• _What the task asks_
Transcribe only the part of the material below that begins at the line containing "で、夜のあいだの呼吸まわりの変化を記録してくれます。" and ends at the line containing "mafia ra tay hỗ trợ.", with both kept and images left out.
■ ■ ■ ■ ■ ■ ■
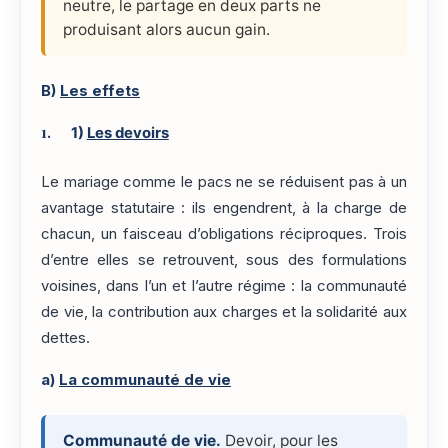
neutre, le partage en deux parts ne
produisant alors aucun gain.
B)
Les effets
1)
Les devoirs
Le mariage comme le pacs ne se réduisent pas à un
avantage statutaire : ils engendrent, à la charge de
chacun, un faisceau d’obligations réciproques. Trois
d’entre elles se retrouvent, sous des formulations
voisines, dans l’un et l’autre régime : la communauté
de vie, la contribution aux charges et la solidarité aux
dettes.
a)
La communauté de vie
Communauté de vie.
Devoir, pour les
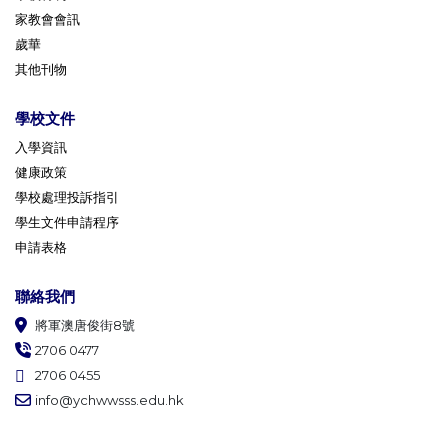
家教會會訊
歲華
其他刊物
學校文件
入學資訊
健康政策
學校處理投訴指引
學生文件申請程序
申請表格
聯絡我們
將軍澳唐俊街8號
2706 0477
2706 0455
info@ychwwsss.edu.hk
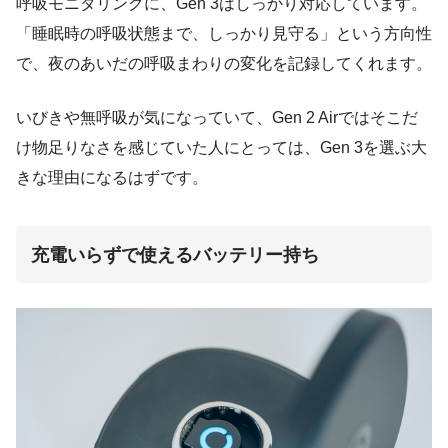
呼吸モニタリングに、Gen 3はしっかり対応しています。
「睡眠時の呼吸状態まで、しっかり見守る」という方向性
で、夜のあいだの呼吸まわりの変化を記録してくれます。
いびきや無呼吸が気になっていて、Gen 2 Airではそこだ
け物足りなさを感じていた人にとっては、Gen 3を選ぶ大
きな理由になるはずです。
充電いらずで使えるバッテリー持ち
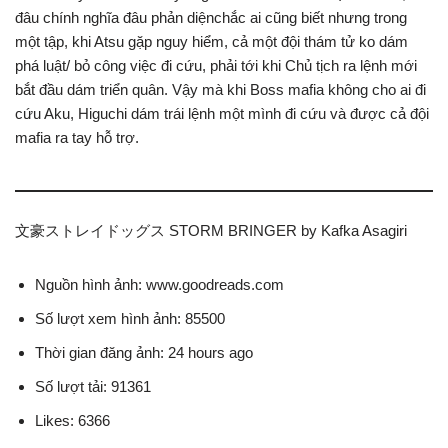
đâu chính nghĩa đâu phản diệnchắc ai cũng biết nhưng trong
một tập, khi Atsu gặp nguy hiểm, cả một đội thám tử ko dám
phá luật/ bỏ công việc đi cứu, phải tới khi Chủ tịch ra lệnh mới
bắt đầu dám triển quân. Vậy mà khi Boss mafia không cho ai đi
cứu Aku, Higuchi dám trái lệnh một mình đi cứu và được cả đội
mafia ra tay hỗ trợ.
文豪ストレイドッグス STORM BRINGER by Kafka Asagiri
Nguồn hình ảnh: www.goodreads.com
Số lượt xem hình ảnh: 85500
Thời gian đăng ảnh: 24 hours ago
Số lượt tải: 91361
Likes: 6366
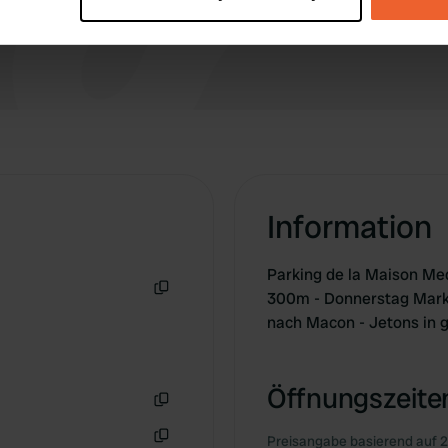
 personal data is processed and set your preferences in the
det
e content and ads, to provide social media features and to analy
 our site with our social media, advertising and analytics partn
 provided to them or that they’ve collected from your use of their
Information
Parking de la Maison Medi
300m - Donnerstag Markt
Kopie
nach Macon - Jetons in
Öffnungszeiten
Kopie
Preisangabe basierend auf 2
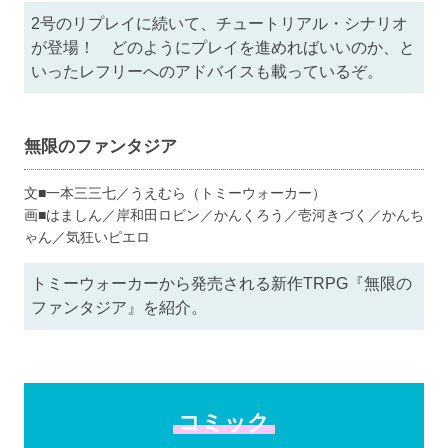
2号のリプレイに続いて、チュートリアル・シナリオ
が登場！ どのようにプレイを進めればいいのか、と
いったレフリーへのアドバイスも載っているぞ。
無限のファンタジア
文■一本三三七／うえむら（トミーウォーカー）
画■はましん／岸和田ロビン／かんくろう／壱河きづく／かんち
ゃん／気狂いピエロ
トミーウォーカーから発売される新作TRPG『無限の
ファンタジア』を紹介。
コミック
■ ■ ■ ■ ■ ■ ■
• _Answer to the exercise_
で、夜のあいだの呼吸まわりの変化を記録してくれます。
いびきや無呼吸が気になっていて、Gen 2 Airではそこだ
け物足りなさを感じていた人にとっては、Gen 3を選ぶ大
きな理由になるはずです。
充電いらずで使えるバッテリー持ち
đâu chính nghĩa đâu phản diệnchắc ai cũng biết nhưng trong
một tập, khi Atsu gặp nguy hiểm, cả một đội thám tử ko dám
phá luật/ bỏ công việc đi cứu, phải tới khi Chủ tịch ra lệnh mới
bắt đầu dám triển quân. Vậy mà khi Boss mafia không cho ai đi
cứu Aku, Higuchi dám trái lệnh một mình đi cứu và được cả đội
mafia ra tay hỗ trợ.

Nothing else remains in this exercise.